Ce Jésus qui a été enlevé au ciel d’auprès de vous,
viendra de la même manière que vous l’avez vu s’en aller vers le ciel. »
Ac 1, 1-11
Dans le texte qui conclut son Évangile, saint Luc nous fait entendre les dernières paroles de Jésus ressuscité adressées aux Onze et à leurs compagnons au cours d’un repas.
Jésus ressuscité, apparaissant à ses disciples leur dit :
« Ainsi est-il écrit que le Christ souffrirait,
qu’il ressusciterait d’entre les morts le troisième jour,
et que la conversion serait proclamée en son nom, pour le pardon des péchés,
à toutes les nations, en commençant par Jérusalem.
À vous d’en être les témoins.
Et moi, je vais envoyer sur vous ce que mon Père a promis.
Quant à vous, demeurez dans la ville
jusqu’à ce que vous soyez revêtus d’une puissance venue d’en haut. »
Puis Jésus les emmena au dehors, jusque vers Béthanie ;
et, levant les mains, il les bénit.
Or, tandis qu’il les bénissait, il se sépara d’eux et il était emporté au ciel.
Ils se prosternèrent devant lui, puis ils retournèrent à Jérusalem, en grande joie.
Et ils étaient sans cesse dans le Temple à bénir Dieu.
Lc 24 46-53
Jésus invite ses disciples à se souvenir de la manière dont il a interprété et vécu les Écritures à son sujet. C’est de cela qu’ils ont la charge d’être les témoins », leur dit-il comme mot d’adieu et d’envoi en mission. Il leur déclare qu’il est vain pour eux de s’installer dans la perspective du moment de l’accomplissement final du Royaume de Dieu. Lorsqu’un ami, lorsqu’un proche meurt, vient le temps du deuil. Il faut du temps pour accepter son absence, pour organiser sa vie autrement. Il faut au temps le temps de faire son travail. Cela peut durer un an ou plus parfois. C’est un peu le sens de cette fête de l’Ascension. Elle arrive 40 jours après Pâques. Un chiffre symbolique dans la Bible. Rappelons-nous les 40 ans d’Israël et les 40 jours de Jésus au désert.

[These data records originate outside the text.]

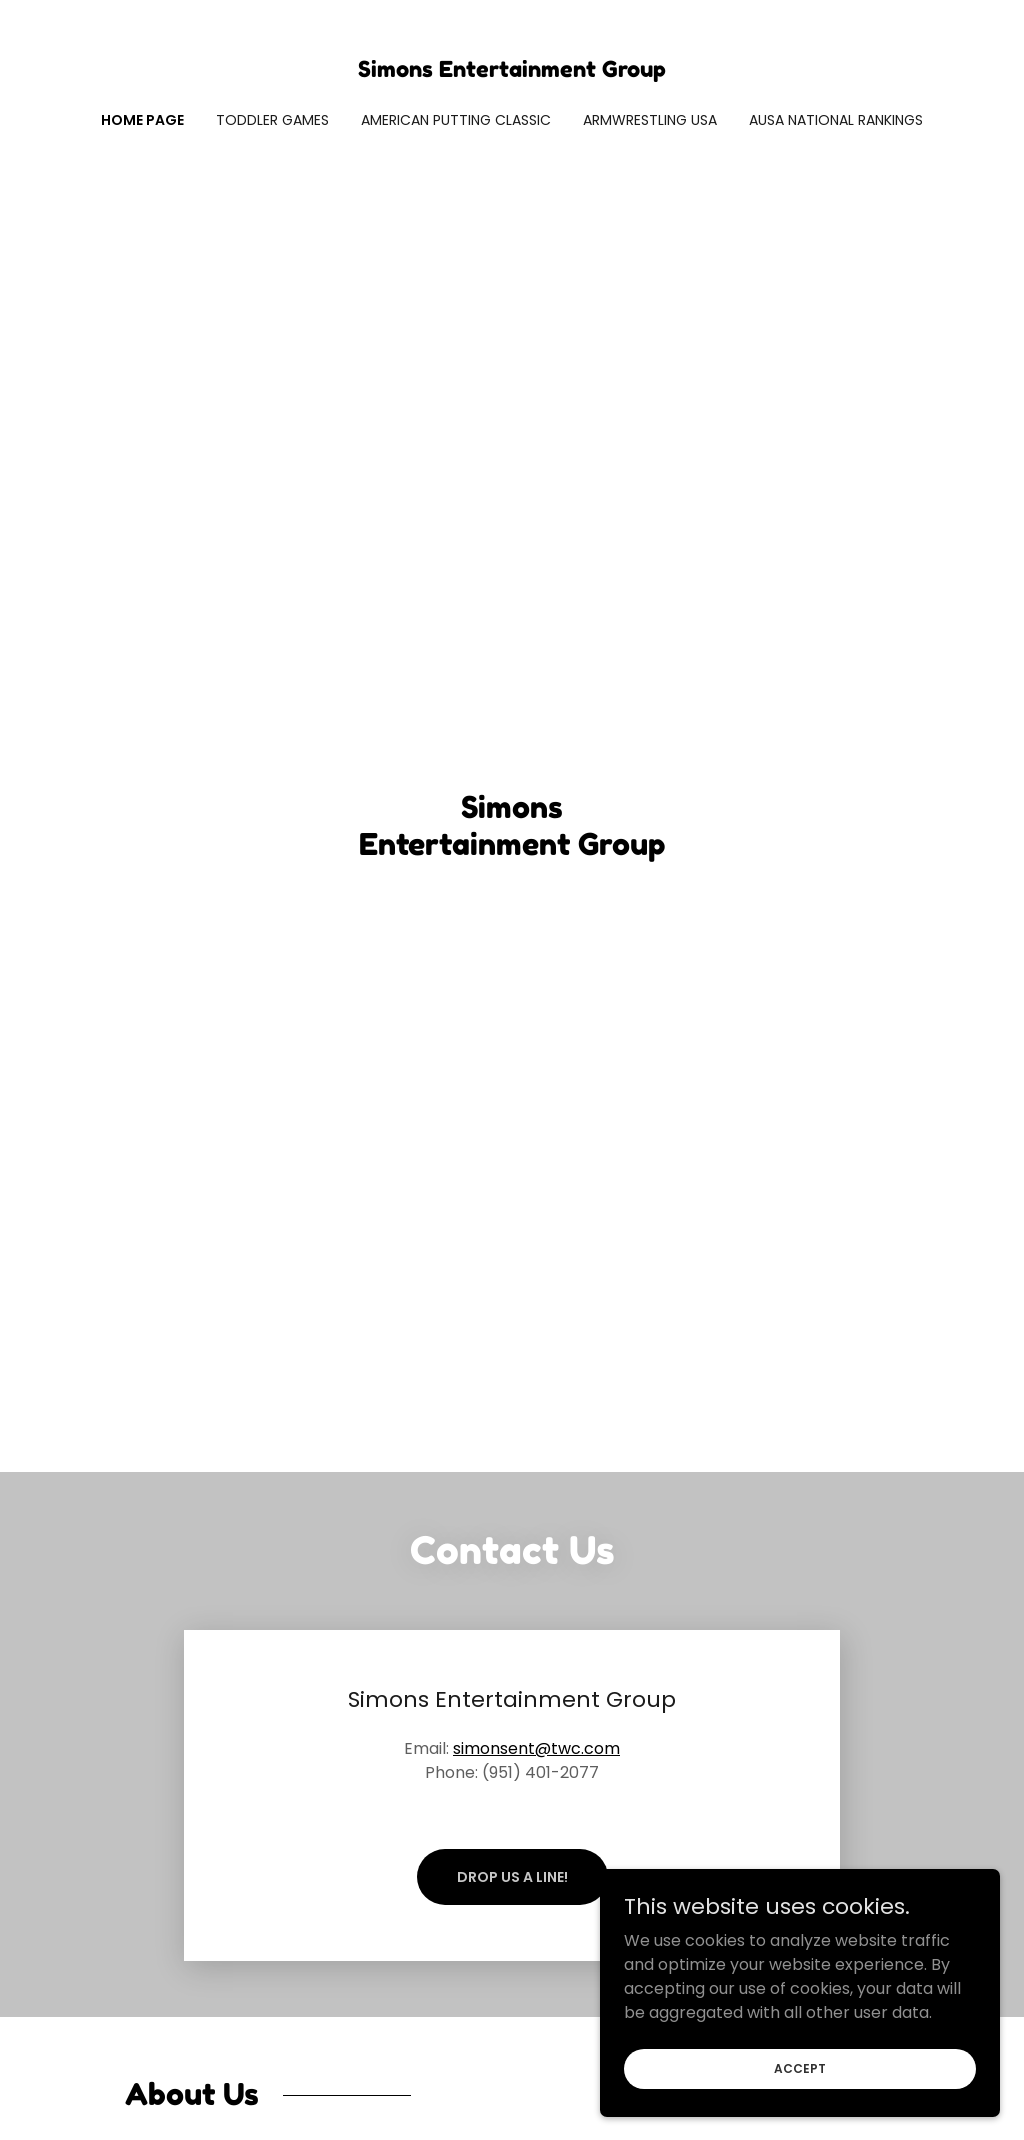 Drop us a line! (512, 1877)
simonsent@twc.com (536, 1748)
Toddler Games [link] (272, 120)
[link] (512, 71)
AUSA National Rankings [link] (836, 120)
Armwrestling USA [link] (650, 120)
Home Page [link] (142, 120)
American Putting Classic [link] (456, 120)
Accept (800, 2067) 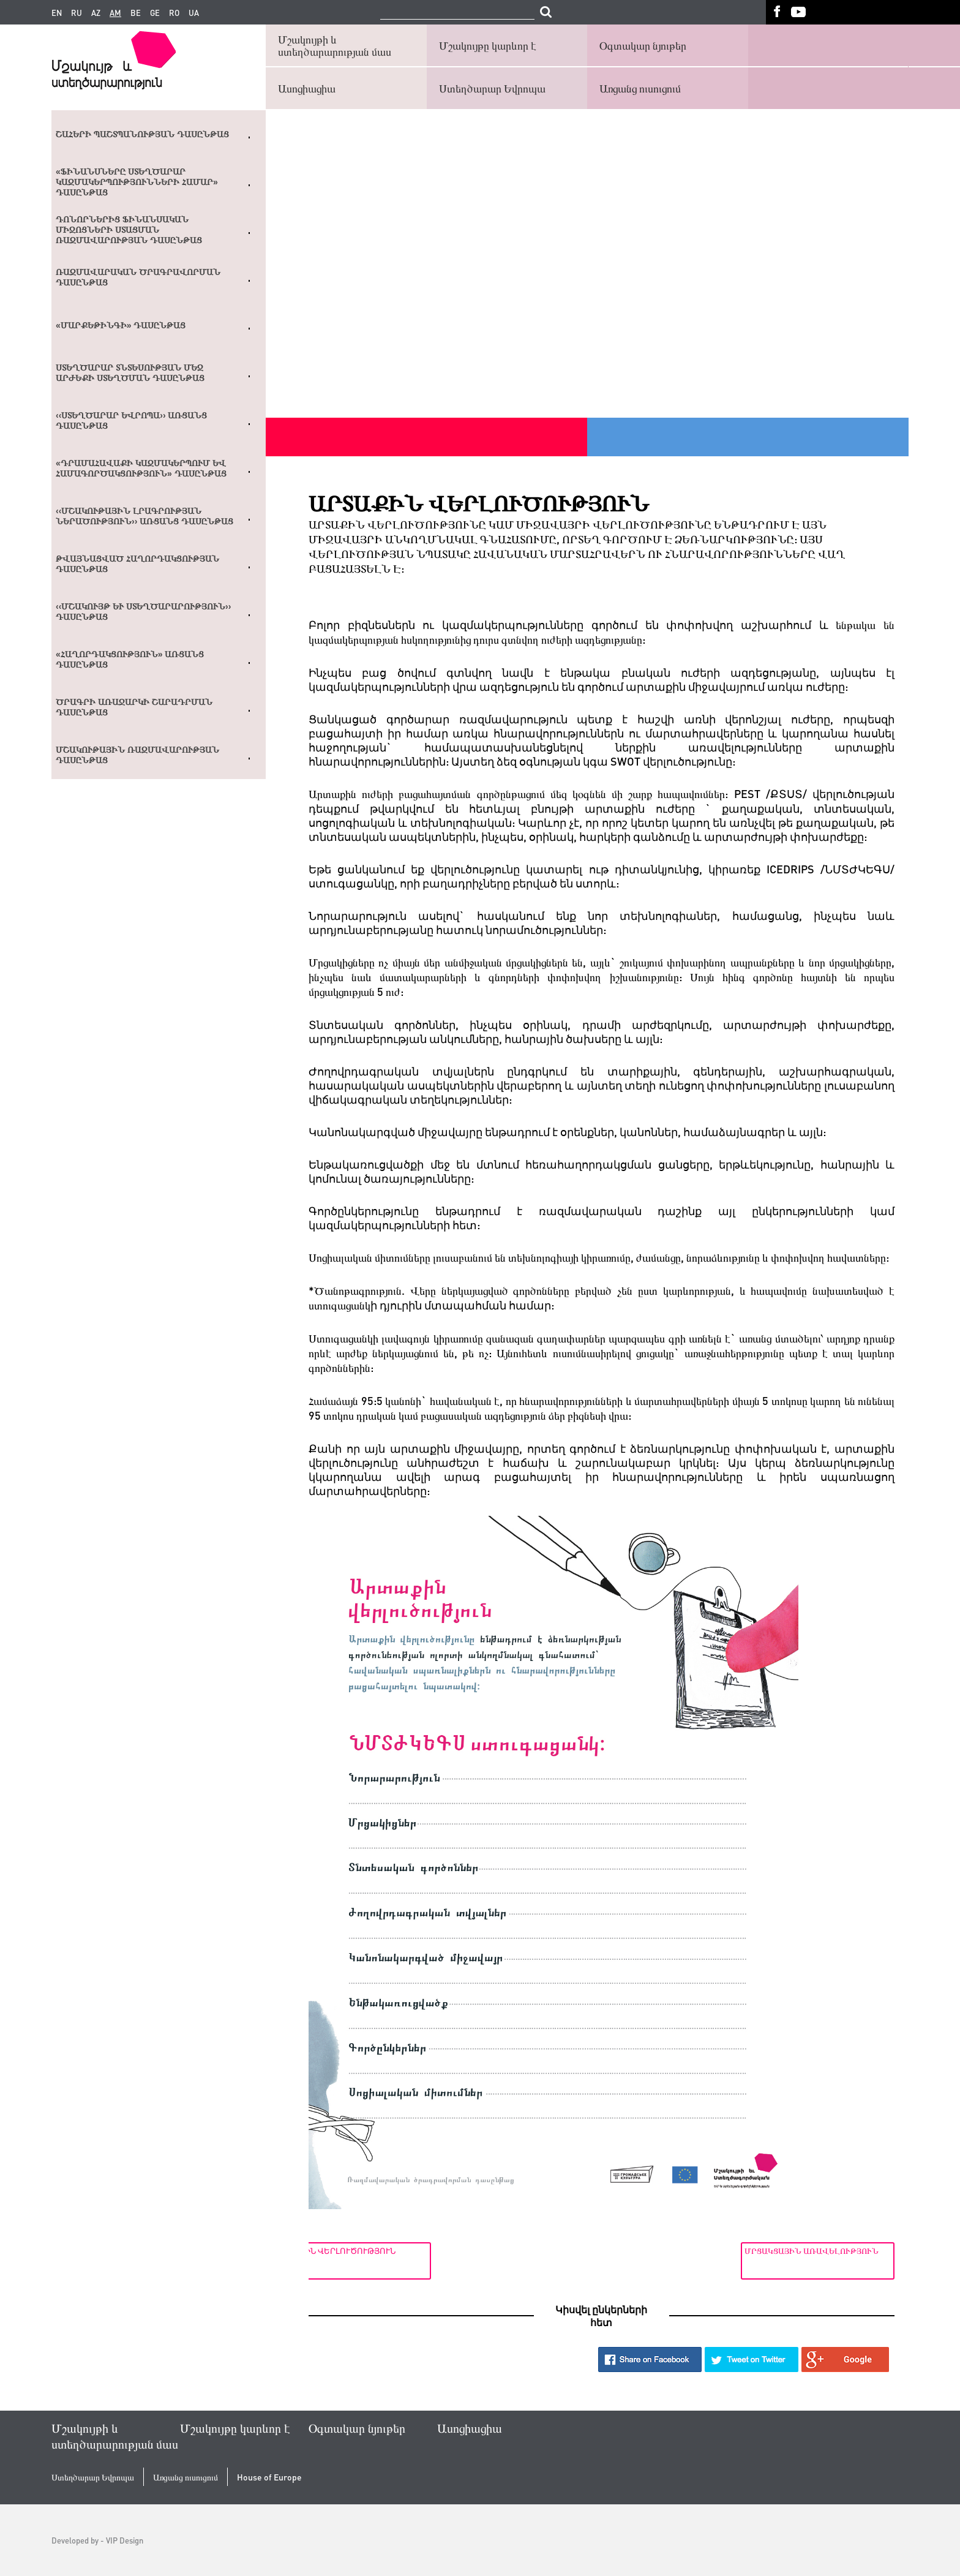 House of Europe (269, 2477)
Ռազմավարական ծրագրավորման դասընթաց (138, 277)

Ce temps du deuil n’est pas un temps vide, un temps mort. C’est un temps où l’on continue d’habiter avec celui qui s’en est allé, de lui parler, de se souvenir de son visage, de ses paroles. C’est un temps où l’on envisage aussi l’avenir. Il n’est plus là et cependant il est vivant, ressuscité et donc, il faut prendre le relais, se retrousser les manches, se prendre en main, et aussi continuer à vivre, poursuivre sa tâche et son idéal. En attendant sa venue de la gloire.